Search the records for the string "mehrwert", then copy each line where it appears.

**Data supplied:**

==============================

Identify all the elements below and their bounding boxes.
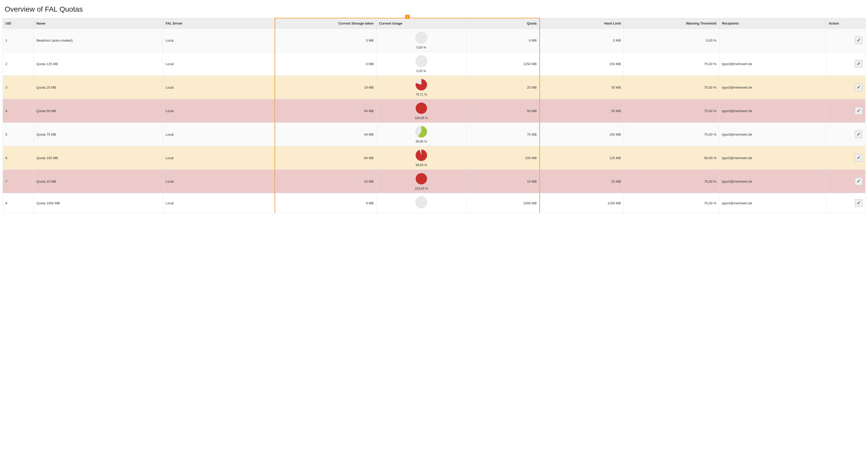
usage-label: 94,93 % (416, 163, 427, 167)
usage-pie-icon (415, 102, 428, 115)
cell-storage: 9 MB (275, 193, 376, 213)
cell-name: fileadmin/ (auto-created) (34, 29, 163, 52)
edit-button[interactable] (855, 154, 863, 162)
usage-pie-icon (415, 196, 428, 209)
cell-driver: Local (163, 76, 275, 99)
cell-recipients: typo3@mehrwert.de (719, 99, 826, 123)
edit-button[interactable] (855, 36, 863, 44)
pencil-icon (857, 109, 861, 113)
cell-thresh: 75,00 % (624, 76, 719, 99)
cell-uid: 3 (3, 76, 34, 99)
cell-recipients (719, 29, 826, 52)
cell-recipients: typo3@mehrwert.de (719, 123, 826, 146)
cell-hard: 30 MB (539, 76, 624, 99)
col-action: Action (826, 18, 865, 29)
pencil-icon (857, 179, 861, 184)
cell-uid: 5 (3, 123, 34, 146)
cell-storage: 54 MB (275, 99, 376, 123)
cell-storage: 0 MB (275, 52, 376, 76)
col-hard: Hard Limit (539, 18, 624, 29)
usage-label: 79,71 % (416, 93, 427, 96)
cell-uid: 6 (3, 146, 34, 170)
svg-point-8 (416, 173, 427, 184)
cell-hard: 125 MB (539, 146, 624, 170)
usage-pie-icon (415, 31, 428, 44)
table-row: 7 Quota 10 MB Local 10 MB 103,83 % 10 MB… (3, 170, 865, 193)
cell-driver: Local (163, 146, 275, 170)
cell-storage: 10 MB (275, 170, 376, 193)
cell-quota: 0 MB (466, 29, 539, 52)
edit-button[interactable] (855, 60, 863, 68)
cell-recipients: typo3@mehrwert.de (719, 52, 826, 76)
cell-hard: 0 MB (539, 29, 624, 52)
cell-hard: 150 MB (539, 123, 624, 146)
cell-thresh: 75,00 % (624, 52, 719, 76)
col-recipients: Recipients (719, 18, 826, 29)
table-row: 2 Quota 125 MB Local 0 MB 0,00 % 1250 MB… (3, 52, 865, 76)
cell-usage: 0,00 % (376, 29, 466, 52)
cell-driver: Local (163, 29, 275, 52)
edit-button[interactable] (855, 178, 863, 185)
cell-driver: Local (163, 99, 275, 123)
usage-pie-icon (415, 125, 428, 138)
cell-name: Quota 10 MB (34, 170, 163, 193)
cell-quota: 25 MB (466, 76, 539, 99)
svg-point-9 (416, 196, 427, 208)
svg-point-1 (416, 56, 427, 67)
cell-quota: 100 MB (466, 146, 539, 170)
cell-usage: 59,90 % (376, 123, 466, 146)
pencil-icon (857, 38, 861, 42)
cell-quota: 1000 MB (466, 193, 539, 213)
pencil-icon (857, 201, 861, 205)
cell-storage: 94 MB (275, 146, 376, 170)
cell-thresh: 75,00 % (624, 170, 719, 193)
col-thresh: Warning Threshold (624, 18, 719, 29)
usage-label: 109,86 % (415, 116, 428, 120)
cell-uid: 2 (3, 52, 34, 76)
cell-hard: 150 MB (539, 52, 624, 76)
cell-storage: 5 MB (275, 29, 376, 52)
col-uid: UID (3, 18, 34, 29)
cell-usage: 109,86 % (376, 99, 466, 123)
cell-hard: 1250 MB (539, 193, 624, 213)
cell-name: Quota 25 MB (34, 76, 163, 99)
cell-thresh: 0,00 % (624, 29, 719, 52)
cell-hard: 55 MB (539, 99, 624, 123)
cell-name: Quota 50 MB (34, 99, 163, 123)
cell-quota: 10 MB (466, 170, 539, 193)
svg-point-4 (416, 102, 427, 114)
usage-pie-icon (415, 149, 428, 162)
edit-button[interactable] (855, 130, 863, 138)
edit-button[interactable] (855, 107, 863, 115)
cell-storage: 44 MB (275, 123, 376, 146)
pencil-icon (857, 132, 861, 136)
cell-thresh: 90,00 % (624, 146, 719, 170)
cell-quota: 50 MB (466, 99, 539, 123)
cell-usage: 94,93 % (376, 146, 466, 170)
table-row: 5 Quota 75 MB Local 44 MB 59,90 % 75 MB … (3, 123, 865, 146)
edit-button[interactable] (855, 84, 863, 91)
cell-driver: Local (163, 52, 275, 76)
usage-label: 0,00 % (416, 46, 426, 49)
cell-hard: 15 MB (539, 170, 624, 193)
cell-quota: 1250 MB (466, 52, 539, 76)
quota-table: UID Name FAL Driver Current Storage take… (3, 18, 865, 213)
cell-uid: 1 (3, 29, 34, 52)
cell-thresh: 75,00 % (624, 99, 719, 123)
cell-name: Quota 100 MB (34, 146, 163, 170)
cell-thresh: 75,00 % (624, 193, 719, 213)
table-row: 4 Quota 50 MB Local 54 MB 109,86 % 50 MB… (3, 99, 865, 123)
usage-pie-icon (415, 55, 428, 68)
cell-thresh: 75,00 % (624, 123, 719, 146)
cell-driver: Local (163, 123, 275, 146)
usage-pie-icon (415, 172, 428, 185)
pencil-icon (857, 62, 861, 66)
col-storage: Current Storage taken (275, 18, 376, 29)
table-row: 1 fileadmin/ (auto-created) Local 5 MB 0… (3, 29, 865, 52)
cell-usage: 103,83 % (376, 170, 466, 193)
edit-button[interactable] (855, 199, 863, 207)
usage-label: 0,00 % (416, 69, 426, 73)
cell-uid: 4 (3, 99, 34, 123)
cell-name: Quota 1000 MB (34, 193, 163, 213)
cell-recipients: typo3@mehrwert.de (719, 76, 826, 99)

==============================

**Answer box:**
cell-recipients: typo3@mehrwert.de (719, 99, 826, 123)
cell-recipients: typo3@mehrwert.de (719, 123, 826, 146)
cell-recipients: typo3@mehrwert.de (719, 52, 826, 76)
cell-recipients: typo3@mehrwert.de (719, 76, 826, 99)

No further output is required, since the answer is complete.